Decir que esperaba pacientemente un nuevo encuentro con aquella dama sería entrar de lleno en una absurda mentira, gritar que la busqué frenéticamente a partir de ese momento, sería obrar con la verdad, aunque ese primer día me haya quedado clavado en la madera sin ningún poder de reacción.
La encontré al día siguiente sentada al borde del "salón de juegos", que era como se le llamaba al lugar donde los niños tenían rincón para hacer travesuras y divertirse. Su delicado perfil mostraba la atención con la que observaba a un grupo de niñas que jugaban a la rayuela en medio de aquel patio, la tierna niña de los caramelos sobresalía allí como una dulce torre de azúcar y a momentos levantaba la vista para vigilar a su preocupada vigilante.

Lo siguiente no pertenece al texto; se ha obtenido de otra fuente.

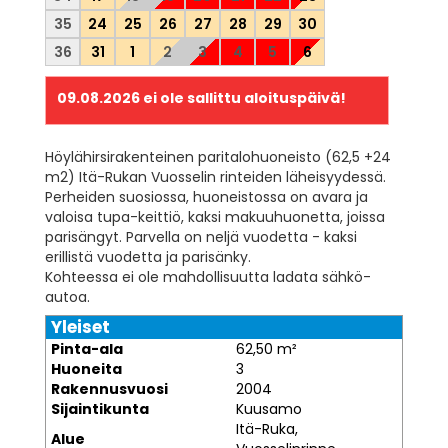
35
24
25
26
27
28
29
30
36
31
1
2
3
4
5
6
09.08.2026
ei ole sallittu aloituspäivä!
Höylähirsirakenteinen paritalohuoneisto (62,5 +24
m2) Itä-Rukan Vuosselin rinteiden läheisyydessä.
Perheiden suosiossa, huoneistossa on avara ja
valoisa tupa-keittiö, kaksi makuuhuonetta, joissa
parisängyt. Parvella on neljä vuodetta - kaksi
erillistä vuodetta ja parisänky.
Kohteessa ei ole mahdollisuutta ladata sähkö-
autoa.
Yleiset
Pinta-ala
62,50 m²
Huoneita
3
Rakennusvuosi
2004
Sijaintikunta
Kuusamo
Itä-Ruka,
Alue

No me animaba a acercármele, parecía que la voz se me había hecho tan gruesa que sonaría como el croar de una rana, me sentía desgarbado, un alfeñique, gordo y fofo; jamás la confianza que tenía en mi mismo había quedado tan mal trecha, la dama que estaba sentada allí, a unos metros de mi, había logrado con una sola aparición, destrozar de punta y canto todos mis valores internos.

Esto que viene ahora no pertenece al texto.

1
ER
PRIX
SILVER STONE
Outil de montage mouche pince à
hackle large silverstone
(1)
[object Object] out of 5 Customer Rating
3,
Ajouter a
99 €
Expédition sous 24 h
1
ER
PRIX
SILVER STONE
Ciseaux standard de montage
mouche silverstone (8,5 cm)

Un viento cruzado sopló sobre la cubierta del barco, llevándose consigo casi todos los sombreros de los que estábamos allí sentados, casi instantáneamente volteé a mirar a la dama que turbaba mi ser, una suave capa de negros y ondulados cabellos que se habían arremolinado con la fuerza del viento caían ahora suaves sobre sus delicados hombros, la trigueña y tersa piel de su rostro acurrucaba una fina nariz, una sensual boca dibuja una divertida sonrisa, sus oscuros y almendrados jos estaban coronados por unas negras cejas que cubrían sus hermosas pestañas, una suave risa llenaba todo con una alegría que me cortaba el alma.